Fc = Carbon based F-factor, 1040 scf/mmBtu for natural
gas; 1,420 scf/mmBtu for crude, residual, or distillate oil; and
calculated according to the procedures in section 3.3.5 of appendix
F to this part for other gaseous fuels.
* * * * *
Appendix G to Part 75 [Amended]
68. Appendix G to Part 75 is amended by revising the introductory
text of section 3.1.2 and by revising the definition of ``%R'' in
Equation G-7 to read as follows:
3. Procedures for Estimating CO2 Emissions from Sorbent
* * * * *
3.1.2 In lieu of using equation G-5, any owner or operator who
operates and maintains a certified SO2-diluent continuous
emission monitoring system (consisting of an SO2
pollutant concentration monitor and an O2 or
CO2 diluent gas monitor), for measuring and recording
SO2 emission rate (in lb/mmBtu) at the outlet to the
emission controls and who uses the applicable procedures, methods,
and equations such as those in EPA Method 19 in appendix A to part
60 of this chapter to estimate the SO2 emissions removal
efficiency of the emission controls, may use the following equations
to estimate daily CO2 mass emissions from sorbent (in
tons).
* * * * *
(Eq. G-7) * * *
%R = Overall percentage SO2 emissions removal efficiency,
calculated using equations such as those in EPA Method 19 in
appendix A to part 60 of this chapter, and using daily instead of
annual average emission rates.
* * * * *
Appendix G to Part 75 [Amended]
69. Appendix G to Part 75 is amended by:
a. Removing and reserving sections 5.1 and 5.1.1;
b.

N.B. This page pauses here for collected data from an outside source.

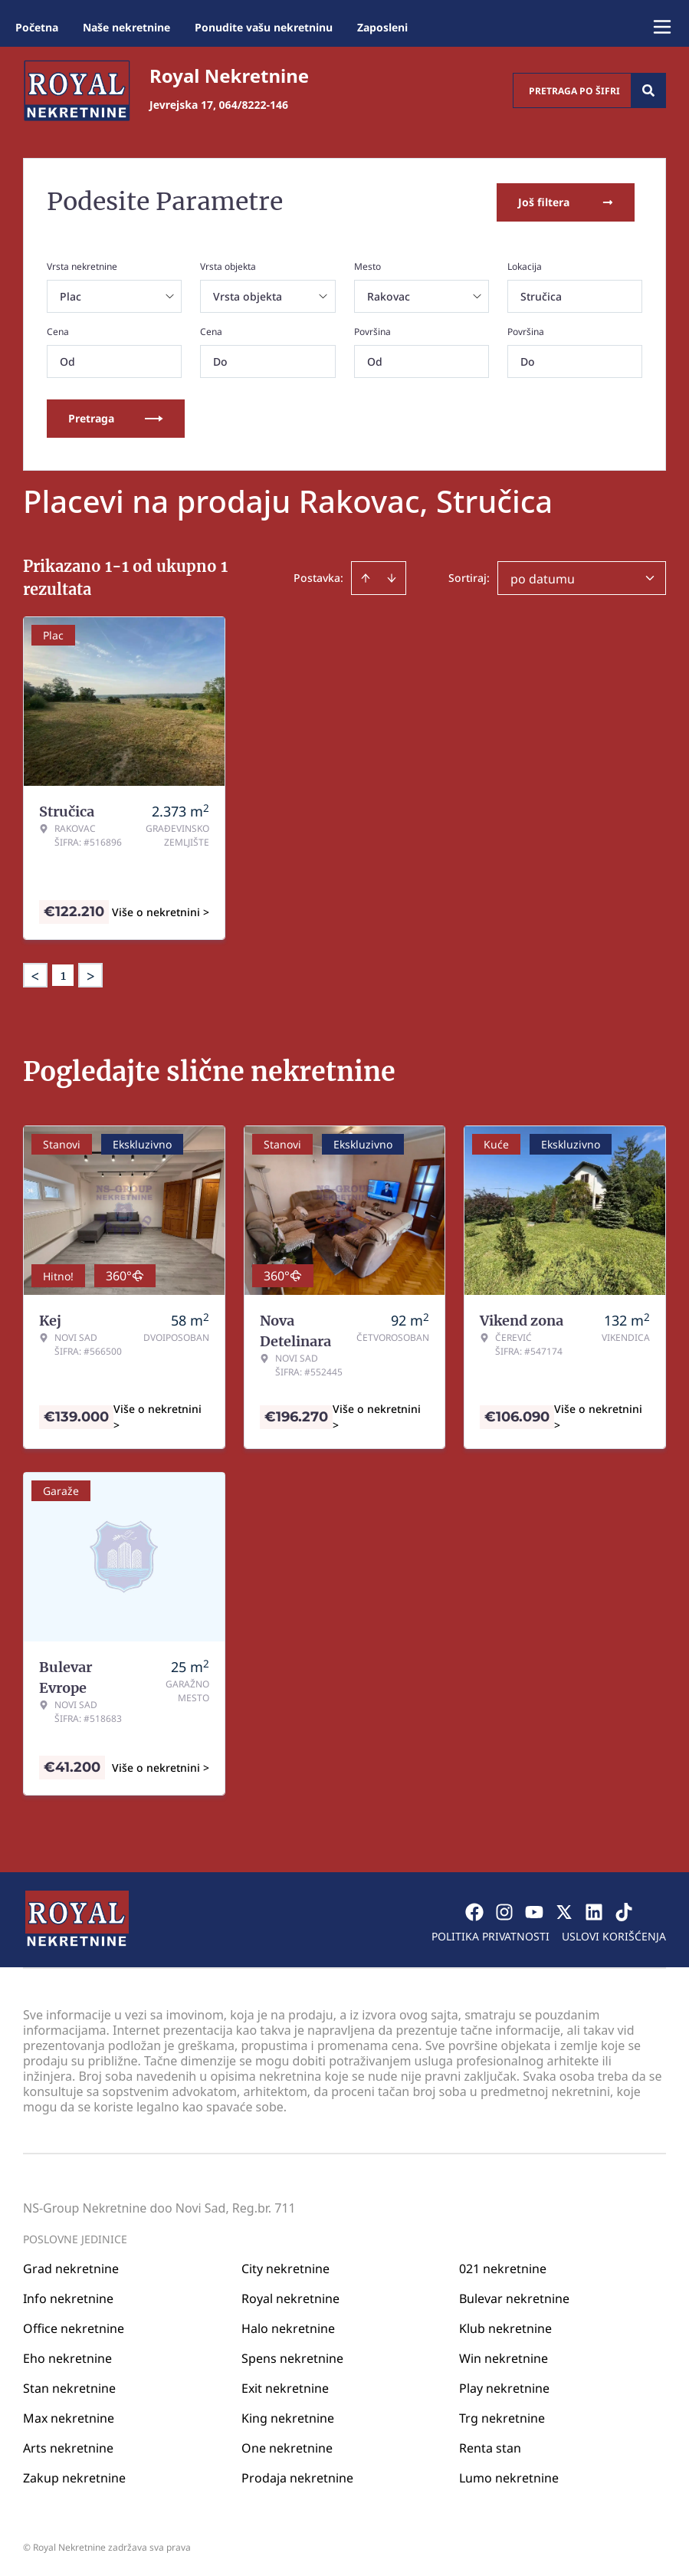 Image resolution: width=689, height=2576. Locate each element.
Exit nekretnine (285, 2386)
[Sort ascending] (365, 576)
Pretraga (115, 416)
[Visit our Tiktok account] (624, 1910)
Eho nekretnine (67, 2356)
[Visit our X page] (564, 1910)
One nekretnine (287, 2446)
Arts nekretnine (68, 2446)
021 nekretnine (502, 2267)
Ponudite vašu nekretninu (264, 27)
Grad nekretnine (71, 2267)
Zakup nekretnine (74, 2476)
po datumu (542, 577)
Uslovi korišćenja (614, 1934)
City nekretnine (285, 2267)
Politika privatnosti (490, 1934)
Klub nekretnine (505, 2326)
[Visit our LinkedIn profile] (594, 1910)
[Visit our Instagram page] (504, 1910)
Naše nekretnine (126, 27)
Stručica (541, 295)
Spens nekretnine (292, 2356)
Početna (36, 27)
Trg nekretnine (502, 2416)
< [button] (35, 974)
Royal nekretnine (290, 2296)
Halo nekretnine (288, 2326)
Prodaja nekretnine (297, 2476)
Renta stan (490, 2446)
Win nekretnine (503, 2356)
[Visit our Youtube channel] (534, 1910)
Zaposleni (382, 27)
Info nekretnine (68, 2296)
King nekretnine (287, 2416)
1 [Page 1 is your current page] (63, 973)
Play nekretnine (504, 2386)
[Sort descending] (391, 576)
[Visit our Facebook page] (474, 1910)
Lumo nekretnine (509, 2476)
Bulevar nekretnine (514, 2296)
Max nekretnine (68, 2416)
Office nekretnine (73, 2326)
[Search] (648, 90)
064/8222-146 (253, 104)
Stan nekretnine (69, 2386)
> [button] (90, 974) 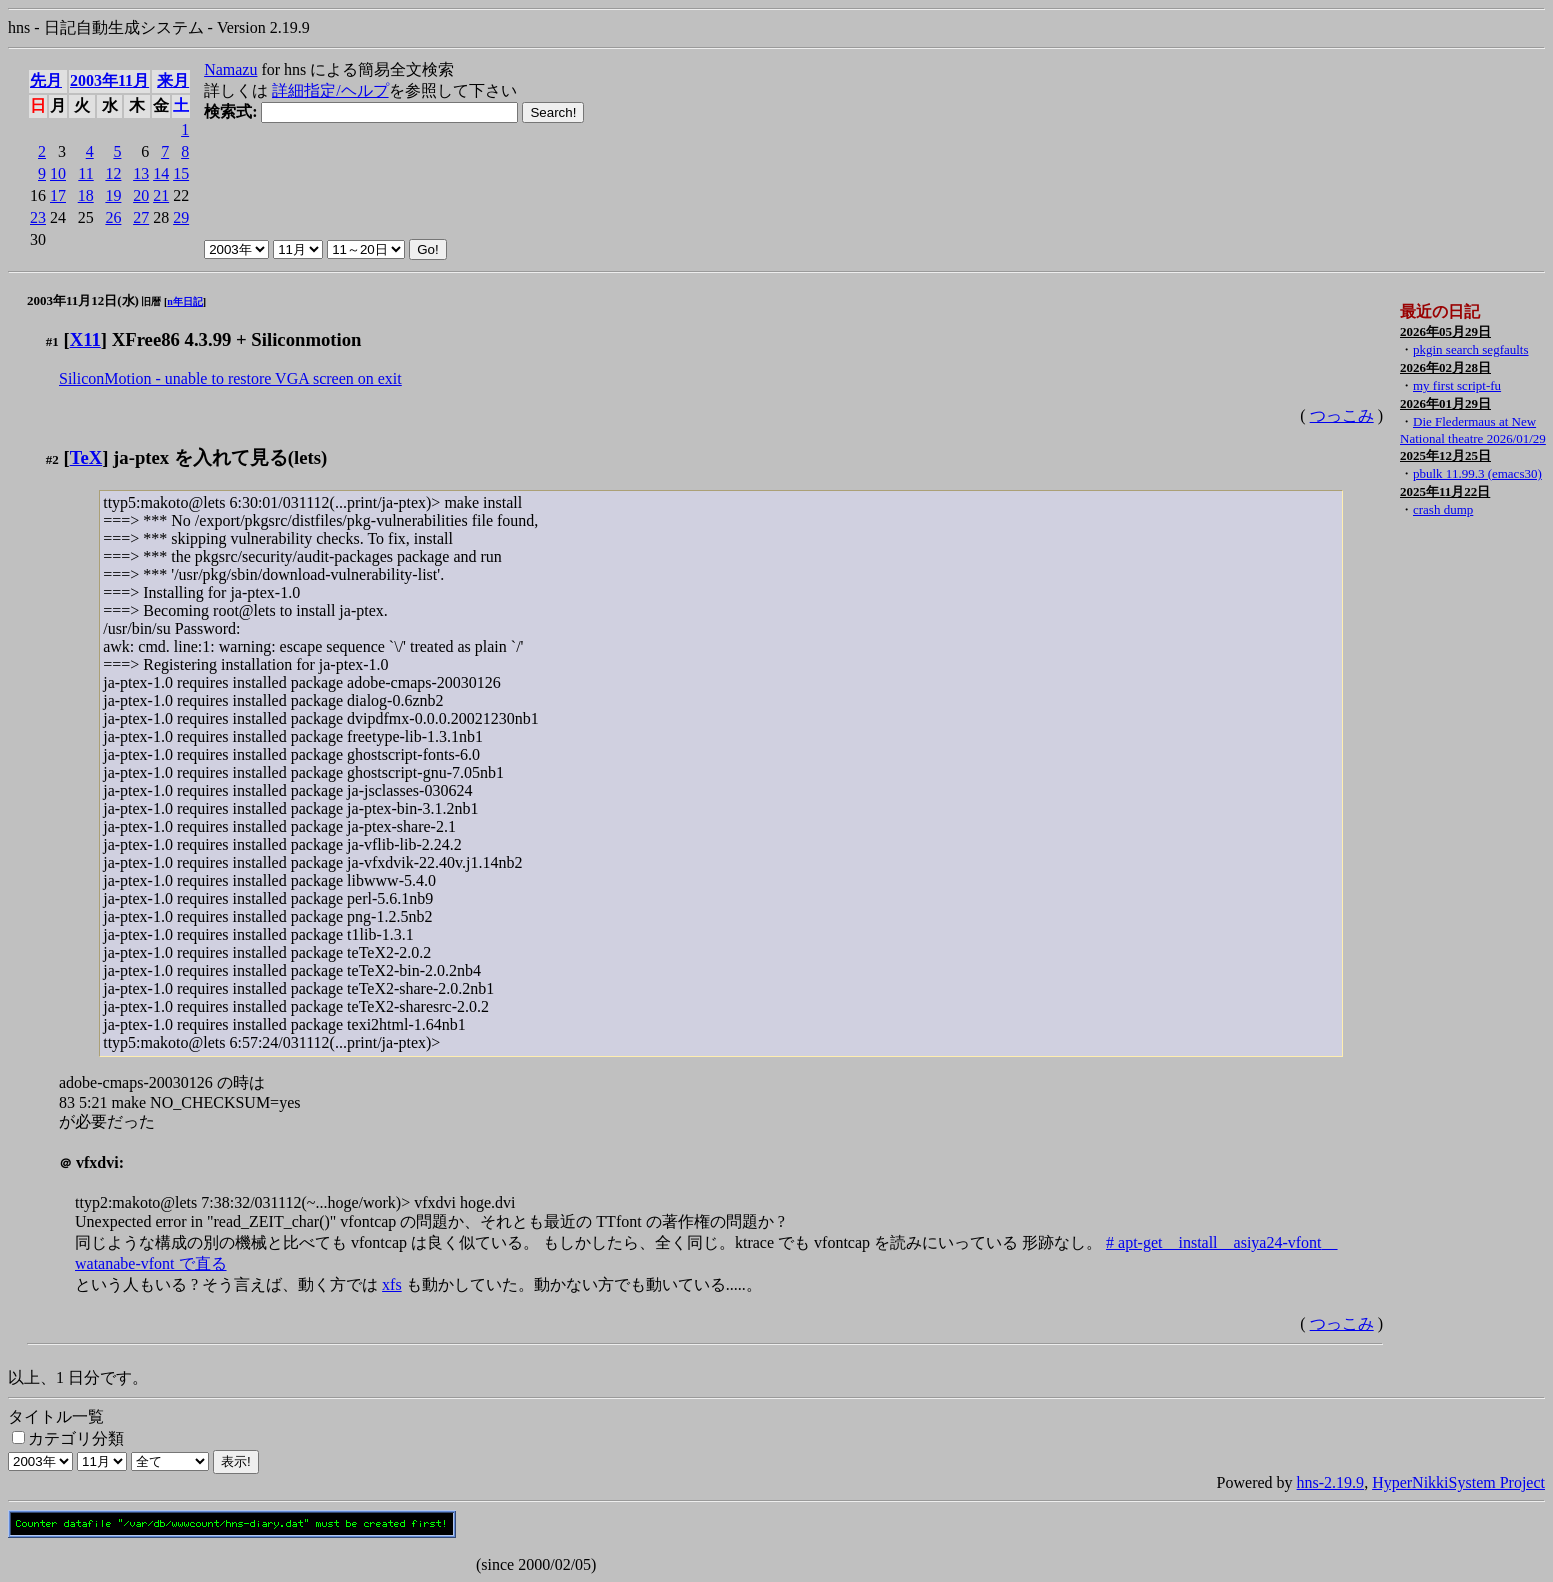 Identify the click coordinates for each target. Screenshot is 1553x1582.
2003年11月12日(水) (83, 300)
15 (181, 173)
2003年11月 (109, 80)
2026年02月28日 (1445, 367)
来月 (173, 80)
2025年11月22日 (1445, 491)
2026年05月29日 (1445, 331)
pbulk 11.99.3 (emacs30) (1477, 473)
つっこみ (1342, 415)
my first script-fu (1457, 385)
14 (161, 173)
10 (58, 173)
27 (141, 217)
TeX (86, 457)
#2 (52, 459)
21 (161, 195)
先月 (46, 80)
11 (85, 173)
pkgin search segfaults (1471, 349)
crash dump (1443, 509)
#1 (52, 341)
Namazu (230, 69)
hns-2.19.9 (1331, 1482)
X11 (85, 339)
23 (38, 217)
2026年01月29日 (1445, 403)
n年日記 (185, 301)
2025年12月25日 (1445, 455)
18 (86, 195)
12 (113, 173)
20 (141, 195)
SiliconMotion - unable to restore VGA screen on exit (230, 378)
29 (181, 217)
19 (113, 195)
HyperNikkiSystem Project (1458, 1482)
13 (141, 173)
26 (113, 217)
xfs (392, 1284)
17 (58, 195)
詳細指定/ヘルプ (330, 90)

Revising section 5.2; and
c. Revising Table G-1 in section 5.2.2.
The revisions read as follows:
5. Missing Data Substitution Procedures for Fuel Analytical Data
* * * * *
5.1 [Reserved]
5.1.1 [Reserved]
* * * * *
5.2 Missing Carbon Content Data
Use the following procedures to substitute for missing carbon
content data.
* * * * *
[[Page 40476]]
[GRAPHIC] [TIFF OMITTED] TR12JN02.024
* * * * *
PART 75--[AMENDED]
70. In part 75, revise all references to ``low mass emission unit''
to read ``low mass emissions unit''.